── Dataset

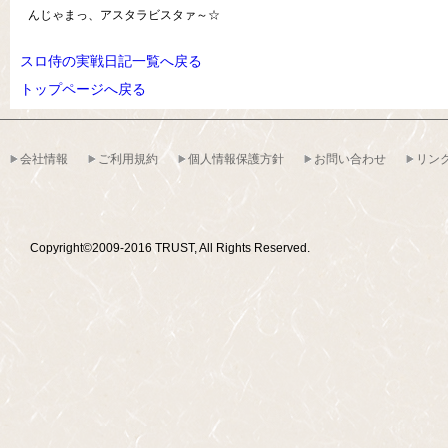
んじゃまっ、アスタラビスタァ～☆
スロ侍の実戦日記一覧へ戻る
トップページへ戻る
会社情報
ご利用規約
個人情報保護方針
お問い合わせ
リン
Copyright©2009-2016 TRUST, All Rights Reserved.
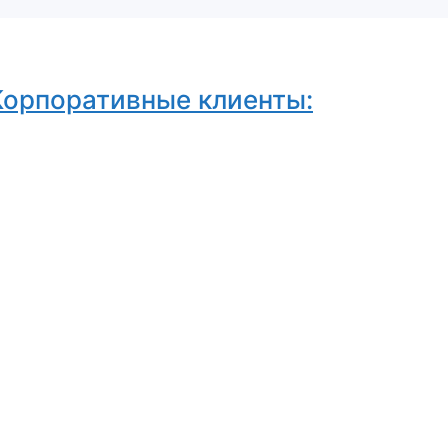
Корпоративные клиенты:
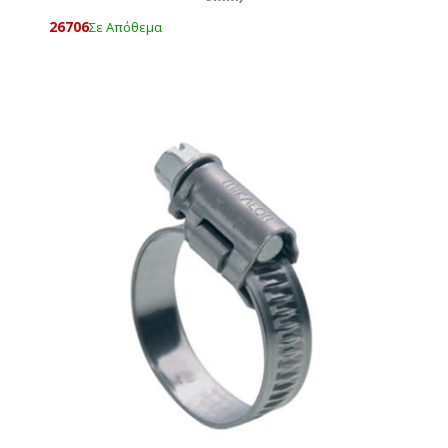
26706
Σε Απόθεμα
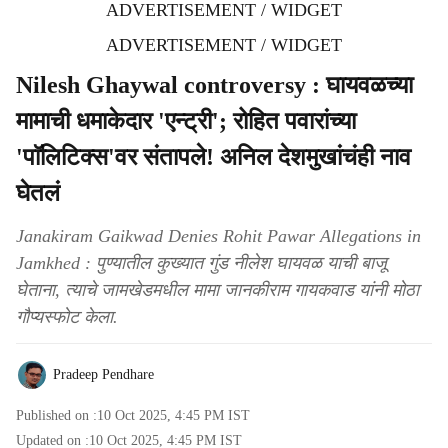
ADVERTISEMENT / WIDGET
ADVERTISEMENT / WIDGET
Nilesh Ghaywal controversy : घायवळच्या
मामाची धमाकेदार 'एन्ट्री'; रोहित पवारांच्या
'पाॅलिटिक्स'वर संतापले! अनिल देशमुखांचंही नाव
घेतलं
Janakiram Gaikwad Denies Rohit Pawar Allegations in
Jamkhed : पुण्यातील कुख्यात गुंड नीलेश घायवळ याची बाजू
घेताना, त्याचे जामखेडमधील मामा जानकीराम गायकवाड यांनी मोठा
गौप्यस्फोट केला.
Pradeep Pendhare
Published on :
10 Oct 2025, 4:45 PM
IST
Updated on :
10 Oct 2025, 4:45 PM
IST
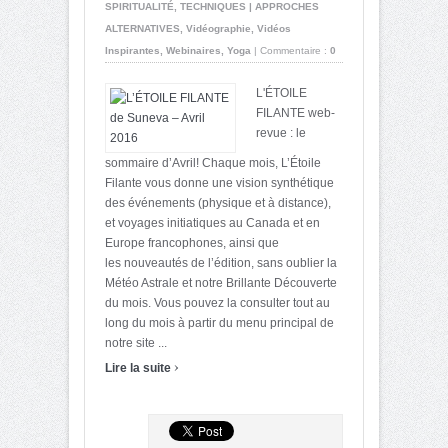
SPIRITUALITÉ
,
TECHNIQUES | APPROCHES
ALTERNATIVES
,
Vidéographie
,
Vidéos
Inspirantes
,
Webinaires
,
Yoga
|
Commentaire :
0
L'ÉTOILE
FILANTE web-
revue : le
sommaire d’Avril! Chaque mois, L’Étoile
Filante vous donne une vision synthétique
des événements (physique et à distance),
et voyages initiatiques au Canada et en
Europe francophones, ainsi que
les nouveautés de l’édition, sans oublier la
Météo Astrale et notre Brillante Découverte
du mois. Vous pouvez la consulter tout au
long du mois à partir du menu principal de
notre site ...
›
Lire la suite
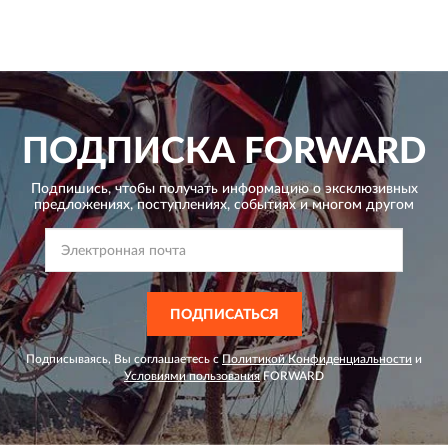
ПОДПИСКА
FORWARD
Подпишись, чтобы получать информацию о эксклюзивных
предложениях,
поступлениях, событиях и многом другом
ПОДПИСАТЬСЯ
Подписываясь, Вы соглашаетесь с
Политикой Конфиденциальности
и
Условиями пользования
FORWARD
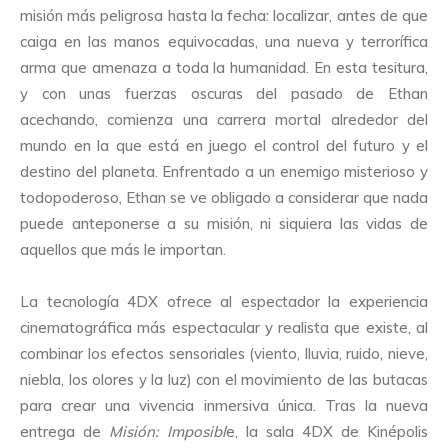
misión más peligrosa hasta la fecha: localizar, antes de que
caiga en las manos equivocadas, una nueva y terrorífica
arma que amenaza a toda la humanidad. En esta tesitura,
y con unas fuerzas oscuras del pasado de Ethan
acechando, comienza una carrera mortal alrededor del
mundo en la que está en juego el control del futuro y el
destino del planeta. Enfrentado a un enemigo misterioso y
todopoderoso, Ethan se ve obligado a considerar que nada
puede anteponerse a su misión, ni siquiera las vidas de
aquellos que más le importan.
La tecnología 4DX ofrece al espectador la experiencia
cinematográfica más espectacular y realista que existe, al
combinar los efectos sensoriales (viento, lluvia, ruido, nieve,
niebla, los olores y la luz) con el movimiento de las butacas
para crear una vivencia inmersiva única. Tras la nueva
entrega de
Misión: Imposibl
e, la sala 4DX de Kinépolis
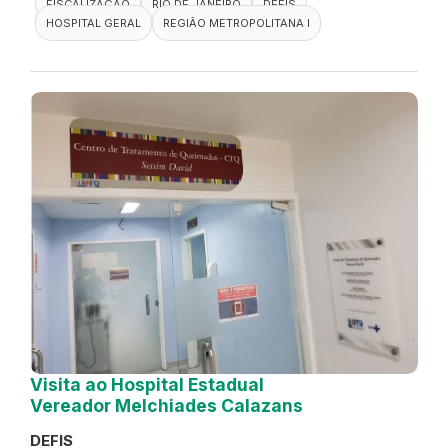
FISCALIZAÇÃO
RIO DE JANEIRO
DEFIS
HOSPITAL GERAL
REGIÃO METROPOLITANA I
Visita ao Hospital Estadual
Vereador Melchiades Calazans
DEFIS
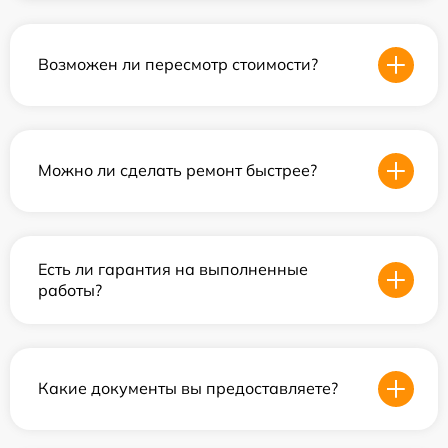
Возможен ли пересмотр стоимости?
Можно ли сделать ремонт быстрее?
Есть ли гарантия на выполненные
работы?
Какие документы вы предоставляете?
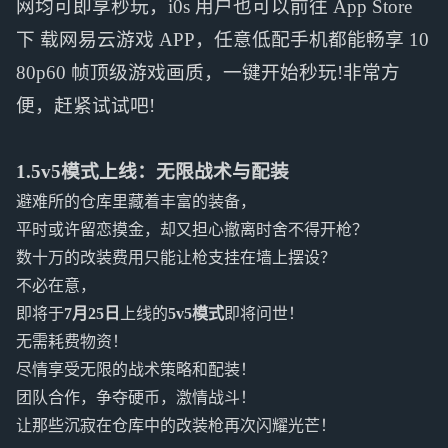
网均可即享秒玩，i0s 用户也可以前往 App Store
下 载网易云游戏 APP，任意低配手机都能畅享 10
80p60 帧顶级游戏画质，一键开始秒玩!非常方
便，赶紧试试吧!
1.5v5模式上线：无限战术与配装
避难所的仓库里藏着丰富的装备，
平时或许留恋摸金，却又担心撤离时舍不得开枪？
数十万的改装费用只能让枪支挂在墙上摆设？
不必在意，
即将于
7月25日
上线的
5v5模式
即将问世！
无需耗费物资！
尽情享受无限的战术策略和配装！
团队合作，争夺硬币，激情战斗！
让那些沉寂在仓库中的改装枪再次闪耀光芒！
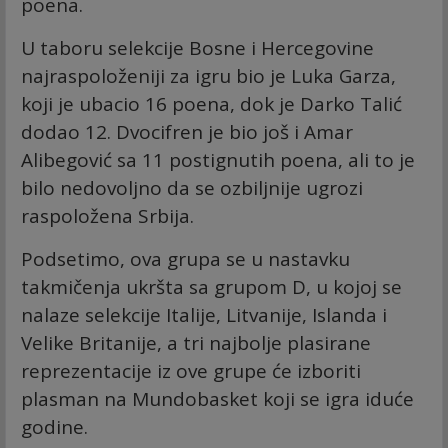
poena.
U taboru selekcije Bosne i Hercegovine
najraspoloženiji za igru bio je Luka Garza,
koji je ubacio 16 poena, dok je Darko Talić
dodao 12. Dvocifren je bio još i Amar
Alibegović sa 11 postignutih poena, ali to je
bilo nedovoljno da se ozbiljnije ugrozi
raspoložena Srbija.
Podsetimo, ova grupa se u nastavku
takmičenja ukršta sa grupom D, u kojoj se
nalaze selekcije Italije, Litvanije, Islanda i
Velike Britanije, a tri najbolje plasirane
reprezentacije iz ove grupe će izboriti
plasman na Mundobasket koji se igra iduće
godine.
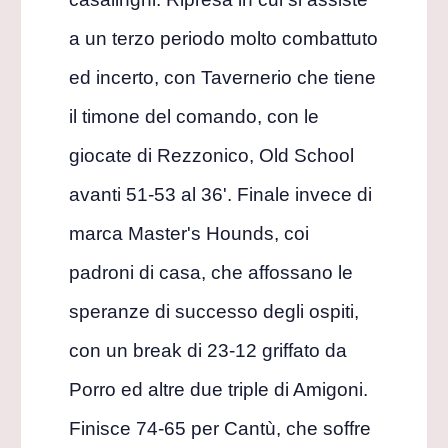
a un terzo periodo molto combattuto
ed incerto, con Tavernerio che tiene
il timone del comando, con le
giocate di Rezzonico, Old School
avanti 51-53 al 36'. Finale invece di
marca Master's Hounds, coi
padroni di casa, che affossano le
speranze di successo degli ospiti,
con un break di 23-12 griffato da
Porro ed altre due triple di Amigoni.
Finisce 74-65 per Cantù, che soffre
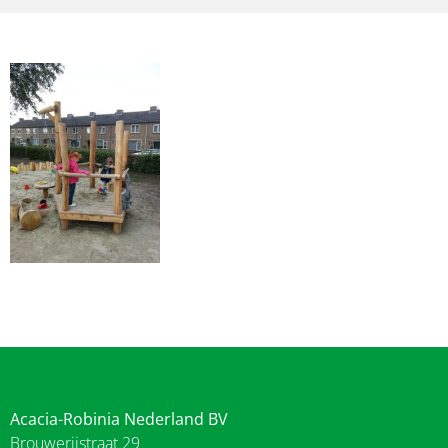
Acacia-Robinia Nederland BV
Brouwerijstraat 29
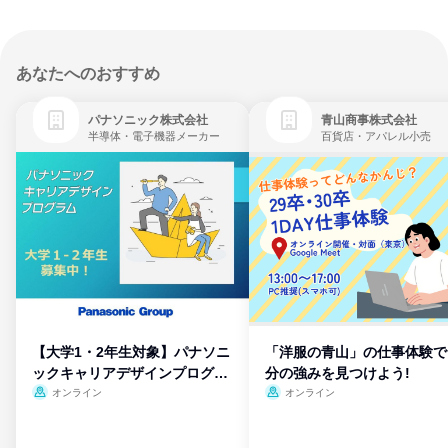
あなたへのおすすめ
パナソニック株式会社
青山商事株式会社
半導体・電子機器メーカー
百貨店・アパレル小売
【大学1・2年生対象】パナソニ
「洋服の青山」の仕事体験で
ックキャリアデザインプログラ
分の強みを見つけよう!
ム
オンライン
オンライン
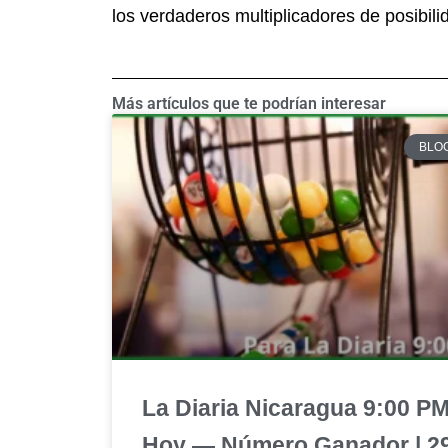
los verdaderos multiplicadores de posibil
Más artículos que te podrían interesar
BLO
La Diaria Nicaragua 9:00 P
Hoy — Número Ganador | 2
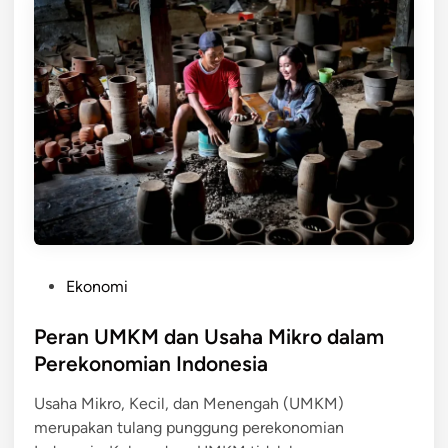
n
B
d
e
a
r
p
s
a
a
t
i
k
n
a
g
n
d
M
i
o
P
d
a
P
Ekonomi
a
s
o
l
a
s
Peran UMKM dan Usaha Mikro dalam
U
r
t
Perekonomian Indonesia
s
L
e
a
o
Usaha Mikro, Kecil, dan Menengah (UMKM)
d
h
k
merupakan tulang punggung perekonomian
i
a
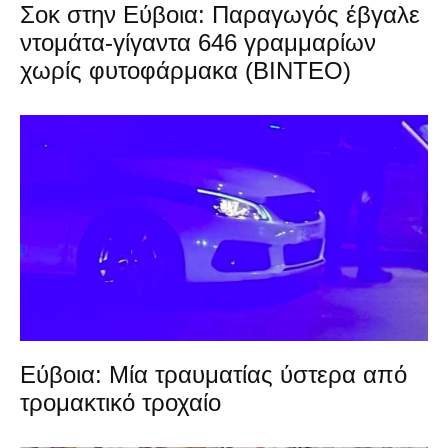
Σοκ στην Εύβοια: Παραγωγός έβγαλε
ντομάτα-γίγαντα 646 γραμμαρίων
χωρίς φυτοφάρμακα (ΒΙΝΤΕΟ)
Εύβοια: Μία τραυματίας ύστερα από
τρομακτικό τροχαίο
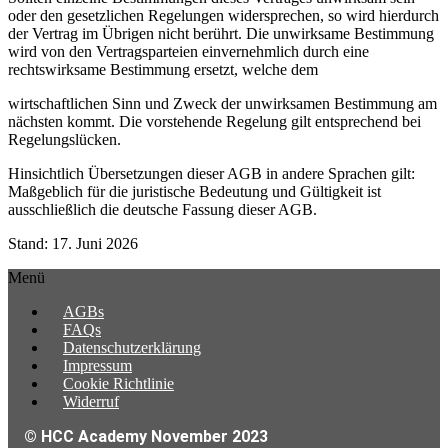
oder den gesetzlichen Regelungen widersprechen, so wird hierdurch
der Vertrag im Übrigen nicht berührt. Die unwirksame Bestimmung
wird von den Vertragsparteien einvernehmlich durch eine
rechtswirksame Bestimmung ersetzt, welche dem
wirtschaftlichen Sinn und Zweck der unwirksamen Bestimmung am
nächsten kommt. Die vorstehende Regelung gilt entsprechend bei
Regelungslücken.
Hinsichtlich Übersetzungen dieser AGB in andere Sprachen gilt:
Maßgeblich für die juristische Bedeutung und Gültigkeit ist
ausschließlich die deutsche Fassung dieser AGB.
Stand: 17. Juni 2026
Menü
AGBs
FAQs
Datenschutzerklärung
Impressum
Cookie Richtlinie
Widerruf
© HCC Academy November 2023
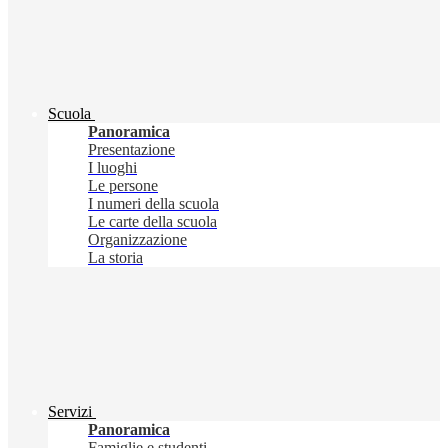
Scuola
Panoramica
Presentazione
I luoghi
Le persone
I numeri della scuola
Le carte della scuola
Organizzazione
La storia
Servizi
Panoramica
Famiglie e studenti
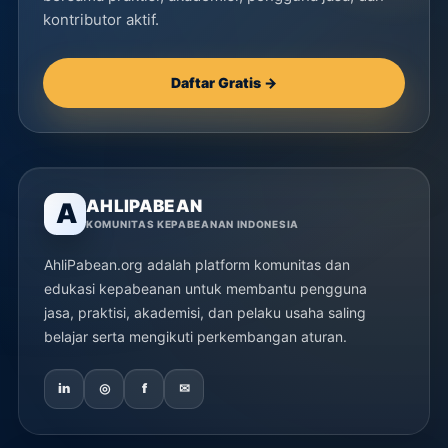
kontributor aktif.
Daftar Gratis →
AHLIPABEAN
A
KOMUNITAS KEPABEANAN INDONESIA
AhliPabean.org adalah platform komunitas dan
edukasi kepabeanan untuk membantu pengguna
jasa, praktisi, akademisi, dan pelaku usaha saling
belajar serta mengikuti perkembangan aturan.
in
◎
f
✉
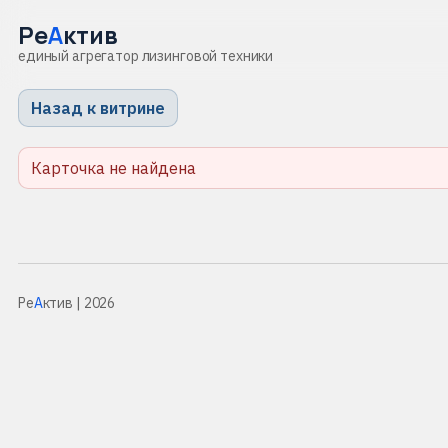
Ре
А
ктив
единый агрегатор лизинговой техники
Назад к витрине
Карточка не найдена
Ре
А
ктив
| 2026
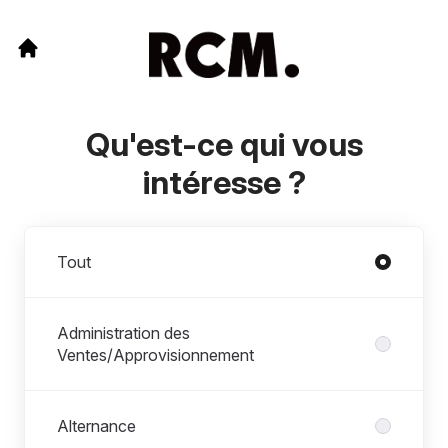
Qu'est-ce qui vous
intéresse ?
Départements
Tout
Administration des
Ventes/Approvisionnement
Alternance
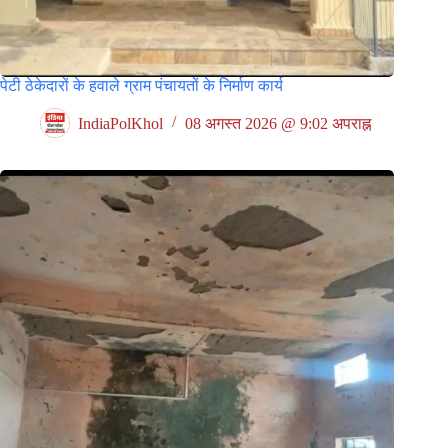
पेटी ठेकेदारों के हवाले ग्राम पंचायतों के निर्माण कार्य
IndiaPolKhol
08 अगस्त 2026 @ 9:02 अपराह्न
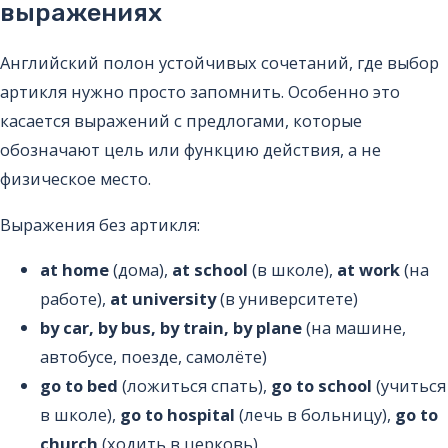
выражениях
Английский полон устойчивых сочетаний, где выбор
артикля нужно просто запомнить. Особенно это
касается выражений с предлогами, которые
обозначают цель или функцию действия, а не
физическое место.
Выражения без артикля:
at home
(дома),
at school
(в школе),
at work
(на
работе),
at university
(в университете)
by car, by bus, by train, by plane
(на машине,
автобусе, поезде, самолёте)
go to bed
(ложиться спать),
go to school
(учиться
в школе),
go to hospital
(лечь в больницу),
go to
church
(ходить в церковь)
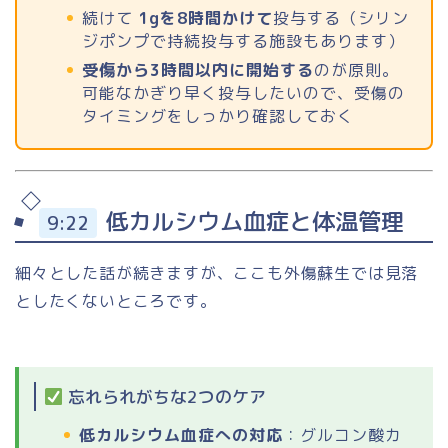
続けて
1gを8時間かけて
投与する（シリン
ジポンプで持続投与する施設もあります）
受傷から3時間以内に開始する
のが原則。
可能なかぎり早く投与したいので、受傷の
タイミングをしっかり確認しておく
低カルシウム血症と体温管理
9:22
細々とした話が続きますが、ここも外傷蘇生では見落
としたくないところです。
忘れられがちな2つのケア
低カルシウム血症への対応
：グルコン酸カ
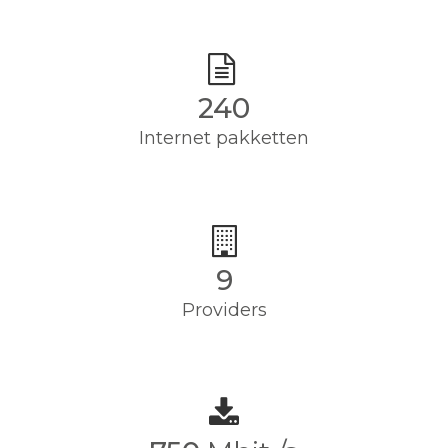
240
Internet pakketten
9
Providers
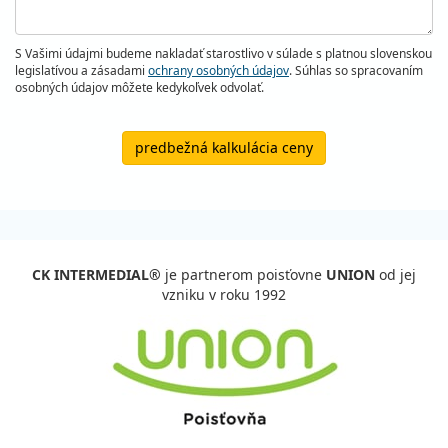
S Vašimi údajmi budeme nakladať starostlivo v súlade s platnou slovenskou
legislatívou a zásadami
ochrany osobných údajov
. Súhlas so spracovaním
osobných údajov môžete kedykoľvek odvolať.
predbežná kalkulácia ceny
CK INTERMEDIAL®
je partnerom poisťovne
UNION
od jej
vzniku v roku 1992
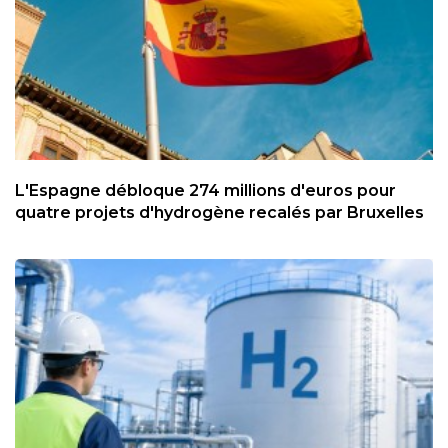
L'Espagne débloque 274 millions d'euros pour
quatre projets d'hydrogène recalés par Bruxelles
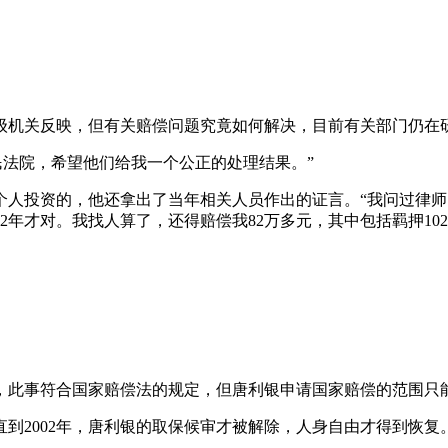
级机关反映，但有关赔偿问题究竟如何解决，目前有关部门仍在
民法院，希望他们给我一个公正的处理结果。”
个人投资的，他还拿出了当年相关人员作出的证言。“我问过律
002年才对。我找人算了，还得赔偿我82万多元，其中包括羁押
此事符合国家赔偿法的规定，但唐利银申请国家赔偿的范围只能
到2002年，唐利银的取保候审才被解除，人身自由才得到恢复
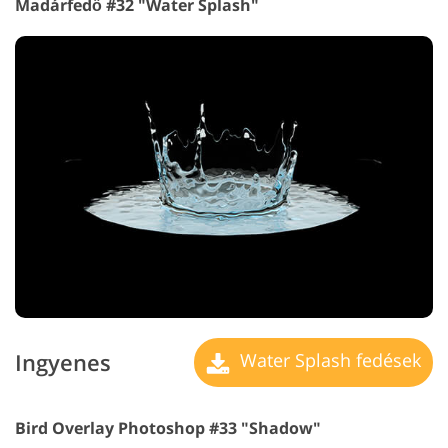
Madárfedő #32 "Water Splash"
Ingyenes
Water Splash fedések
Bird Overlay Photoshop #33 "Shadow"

────

What you will do -
Take from the listing above each line in which the string "dieser" is found.

Task result -
Hinsichtlich Übersetzungen dieser AGB in andere Sprachen gilt:
ausschließlich die deutsche Fassung dieser AGB.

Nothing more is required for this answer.